First Impressions of ACCESS-S2 Antarctic Sea Ice Forecast
Elio Campitelli Monash University
ACCESS-S2, the Australian Bureau of Meteorology's current operational seasonal forecast system, generates initial conditions by assimilating oceanic and atmospheric data. Unlike its predecessor ACCESS-S1, it does not incorporate sea ice concentration observations. Hence, the sea ice initial state is formed by the ocean initial conditions.
Our study evaluates ACCESS-S2's performance in forecasting sea ice concentration in polar regions, with a focus on Antarctica. Using hindcast and reanalysis data from 1981 to 2018, we assess the system's skill and investigate sources of error. Results indicate that ACCESS-S2 generally exhibits low skill in forecasting sea ice extent and concentration anomalies when compared to a simple persistence forecast. The system also displays high biases, particularly during summer months.

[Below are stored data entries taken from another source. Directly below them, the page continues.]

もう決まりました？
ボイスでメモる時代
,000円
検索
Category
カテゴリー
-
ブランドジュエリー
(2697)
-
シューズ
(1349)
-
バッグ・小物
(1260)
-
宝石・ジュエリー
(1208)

Analysis reveals that a significant portion of forecast errors stems from inaccuracies in initial conditions. This suggests that incorporating sea ice concentration data into the forecasting system could potentially reduce these errors, thereby improving overall forecast accuracy. Our findings highlight the importance of sea ice data assimilation in enhancing polar region predictions and provide valuable insights for future improvements to the ACCESS-S2 system.
ABSTRACT
Modelling the Weather of the 21st Century
Julie Arblaster Monash University
Improving the models we work with is fundamental to improving our ability to predict and understand future weather change. In the Modelling Science project of the Centre of Excellence for 21st Century weather, we are building km-scale versions of the ACCESS model, both regional and global, coupled and uncoupled. This talk will provide an update of the science and improved modelling capability we are undertaking to e.g. understand the role of small-scale SST gradients on atmospheric phenomena, including tropical cyclones and coastal processes; quantify the role of surface heterogeneity on weather systems; and identify the impact of small-small coupling on the large scale weather and climate.
ABSTRACT
CMIP6 evaluation on the dynamical evolution of the SH polar vortex anomalies
Eun-Pa Lim Bureau of Meteorology
The springtime stratospheric polar vortex variability over Antarctica is an important source of predictability of the southern annular mode (SAM) and associated southern hemisphere (SH) regional climate in austral spring-summer seasons. The Antarctic spring vortex anomalies often result from the poleward and downward progression of the meridional dipole anomalies of the SH stratospheric winter jet with vigorous wave-mean flow feedback. This dynamical process is conveniently captured by the anti-correlation of the zonal mean zonal wind anomalies at 60°S in the upper stratosphere between winter and spring. In this study, we evaluate the ability of CMIP6 models to simulate the dynamical connections from the stratospheric winter jet to the spring polar vortex to its downward coupling to the tropospheric SAM. We examine zonal winds from 41 models at all available pressure levels with the historical forcing’s and the future forcing’s following the Shared Socioeconomic Pathway 5-8.5.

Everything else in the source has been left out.